Une richesse encore méconnue, même des spécialistes

Grâce à la Bibliothèque de l’Institut Dominique Bathélémy, se trouve rassemblé à Fribourg un fonds «exceptionnellement riche dans le domaine des textes de la Bible», peut-on lire sur le site de l’Institut. D’abord rassemblée par le professeur Dominique Barthélémy, puis par le professeur Adrian Schenker, directeur de l’Institut, cette riche collection a été complétée par «une bibliothèque scientifique composée d’éditions bibliques anciennes et d’ouvrages à la pointe de la recherche la plus récente». Le tout est mis à disposition de l’Institut par les frères dominicains.
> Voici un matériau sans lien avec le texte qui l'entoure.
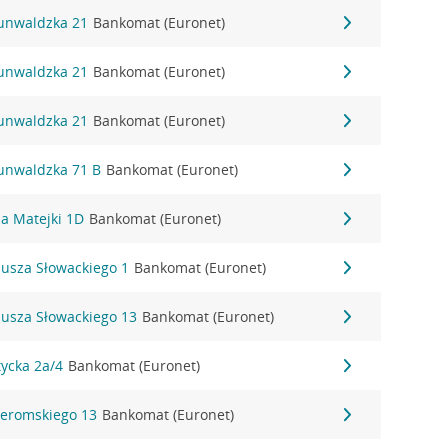
runwaldzka 21
Bankomat (Euronet)
runwaldzka 21
Bankomat (Euronet)
runwaldzka 21
Bankomat (Euronet)
runwaldzka 71 B
Bankomat (Euronet)
na Matejki 1D
Bankomat (Euronet)
liusza Słowackiego 1
Bankomat (Euronet)
liusza Słowackiego 13
Bankomat (Euronet)
tycka 2a/4
Bankomat (Euronet)
.Żeromskiego 13
Bankomat (Euronet)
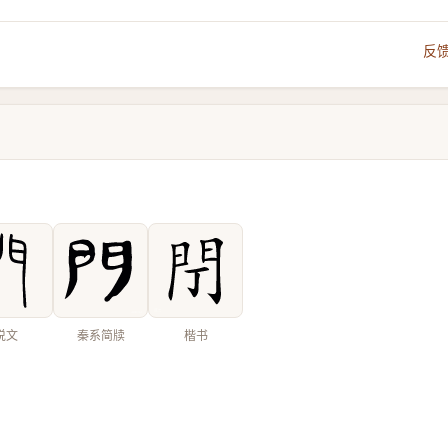
反
说文
秦系简牍
楷书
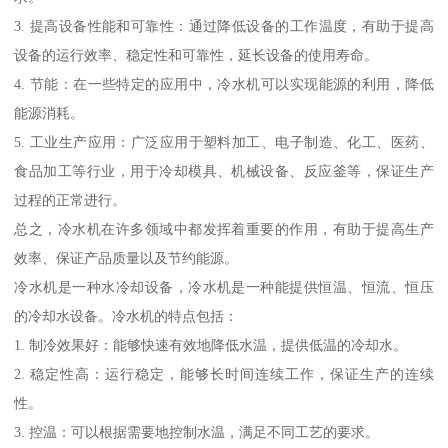
3. 提高设备性能和可靠性：通过降低设备的工作温度，有助于提高
设备的运行效率、稳定性和可靠性，延长设备的使用寿命。
4. 节能：在一些特定的应用中，冷水机可以实现能源的利用，降低
能源消耗。
5. 工业生产应用：广泛应用于塑料加工、电子制造、化工、医药、
食品加工等行业，用于冷却模具、机械设备、反应釜等，保证生产
过程的正常进行。
总之，冷水机在许多领域中都发挥着重要的作用，有助于提高生产
效率、保证产品质量以及节约能源。
冷水机是一种水冷却设备，冷水机是一种能提供恒温、恒流、恒压
的冷却水设备。冷水机的特点包括：
1. 制冷效果好：能够快速有效地降低水温，提供低温的冷却水。
2. 稳定性高：运行稳定，能够长时间连续工作，保证生产的连续
性。
3. 控温：可以根据需要地控制水温，满足不同工艺的要求。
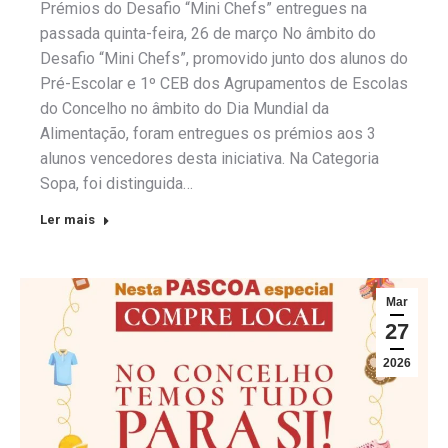
Prémios do Desafio “Mini Chefs” entregues na
passada quinta-feira, 26 de março No âmbito do
Desafio “Mini Chefs”, promovido junto dos alunos do
Pré-Escolar e 1º CEB dos Agrupamentos de Escolas
do Concelho no âmbito do Dia Mundial da
Alimentação, foram entregues os prémios aos 3
alunos vencedores desta iniciativa. Na Categoria
Sopa, foi distinguida…
Ler mais
Mar
27
2026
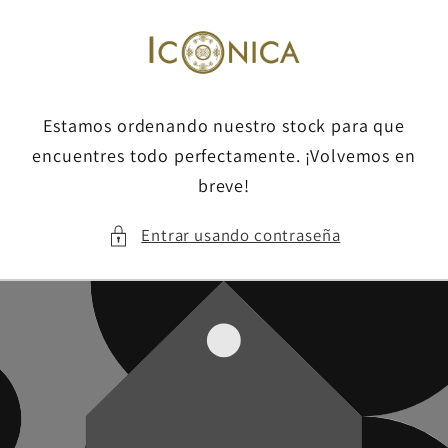
Ir
directamente
al contenido
Estamos ordenando nuestro stock para que
encuentres todo perfectamente. ¡Volvemos en
breve!
Entrar usando contraseña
Mais la recherche a un prix, rappelle le professeur Innocent Himbaza, «et nous sommes souvent limités par nos moyens financiers». Si l’Institut fait appel aujourd’hui à des passionnés du texte et de l’apprentissage de l’hébreu biblique, «nous avons aussi besoin de mécènes», explique-t-il.

La Bible hébraïque

La Bible hébraïque ou Ancien Testament est une collection de nombreux textes retrouvés dans une multitude de manuscrits collectés par les chercheurs au fil des siècles. La Biblia Hebraica Stuttgartensia (BHS) est une édition du texte dit massorétique (établi par les massorètes, des érudits médiévaux), tel qu’il est préservé dans le Codex dit de Léningrad, enrichi de nombreuses notes. Publiée par la société biblique allemande à Stuttgart, la BHS est considérée tant par les chrétiens que par les juifs comme une édition extrêmement fiable des Ecritures hébraïques. Elle est accompagnée d’un texte critique extrêmement précis. C’est actuellement la version la plus diffusée de l’Ancien Testament.

La recherche en sciences biblique a beaucoup bougé ces 50 dernières années, et le projet d’une nouvelle édition, plus complète, collectant plus de données et faisant droit à toutes les avancées de la recherche, a vu le jour. La Biblia hebraica quinta (BHQ) est édition critique nouvelle déjà en cours, qui a vu le jour en 1989 et qui se poursuit. Le professeur Adrian Schenker, dominicain, professeur émérite de l’Université de Fribourg, est le président de son comité d’édition.

Pour en savoir plus: «L’enfance de la Bible hébraïque: Histoire du texte de l’Ancien Testament», sous la direction d’Adrian Schenker et Philippe Hugo, paru chez Labor et Fides en 2005.